• _EXERCISE REQUIREMENTS_: Below is some data. Retype exactly the lines starting at the one with "particuliere opdrachtgever werken." and ending at the one with "in Nistelrode in!".

• _EXTRACTED RECORDS_:
..............................

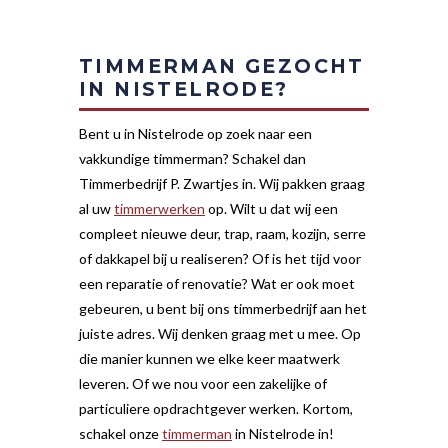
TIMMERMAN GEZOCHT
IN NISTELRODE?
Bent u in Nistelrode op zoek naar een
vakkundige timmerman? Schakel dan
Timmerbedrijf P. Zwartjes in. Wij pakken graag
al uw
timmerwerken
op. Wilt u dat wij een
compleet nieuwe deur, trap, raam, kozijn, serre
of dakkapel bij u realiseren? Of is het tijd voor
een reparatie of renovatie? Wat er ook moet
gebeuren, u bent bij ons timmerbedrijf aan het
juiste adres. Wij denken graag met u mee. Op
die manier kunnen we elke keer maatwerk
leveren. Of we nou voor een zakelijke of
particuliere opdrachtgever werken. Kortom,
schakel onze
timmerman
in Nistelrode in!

..............................

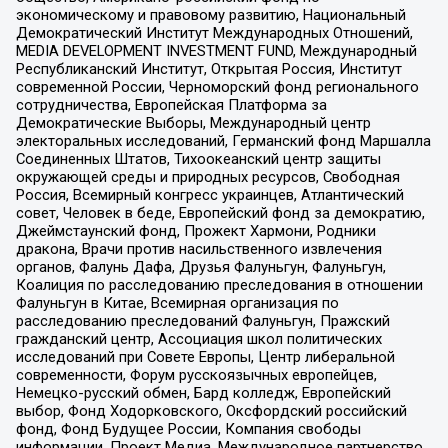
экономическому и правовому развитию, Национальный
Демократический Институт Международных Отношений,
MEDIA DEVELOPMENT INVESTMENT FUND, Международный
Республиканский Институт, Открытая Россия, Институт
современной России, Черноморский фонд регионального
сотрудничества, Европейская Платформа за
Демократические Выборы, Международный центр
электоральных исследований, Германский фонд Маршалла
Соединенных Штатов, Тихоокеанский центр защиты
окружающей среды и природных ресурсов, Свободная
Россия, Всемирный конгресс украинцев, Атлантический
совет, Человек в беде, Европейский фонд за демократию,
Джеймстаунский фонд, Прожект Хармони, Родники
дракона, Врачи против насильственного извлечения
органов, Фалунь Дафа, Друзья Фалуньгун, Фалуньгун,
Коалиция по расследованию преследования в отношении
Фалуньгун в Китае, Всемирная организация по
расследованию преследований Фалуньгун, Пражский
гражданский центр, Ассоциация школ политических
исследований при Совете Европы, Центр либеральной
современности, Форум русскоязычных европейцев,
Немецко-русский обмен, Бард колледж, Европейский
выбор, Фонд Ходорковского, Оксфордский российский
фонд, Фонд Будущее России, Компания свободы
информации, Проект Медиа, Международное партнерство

..............................

• _REPLY TO THE EXERCISE_:
particuliere opdrachtgever werken. Kortom,
schakel onze
timmerman
in Nistelrode in!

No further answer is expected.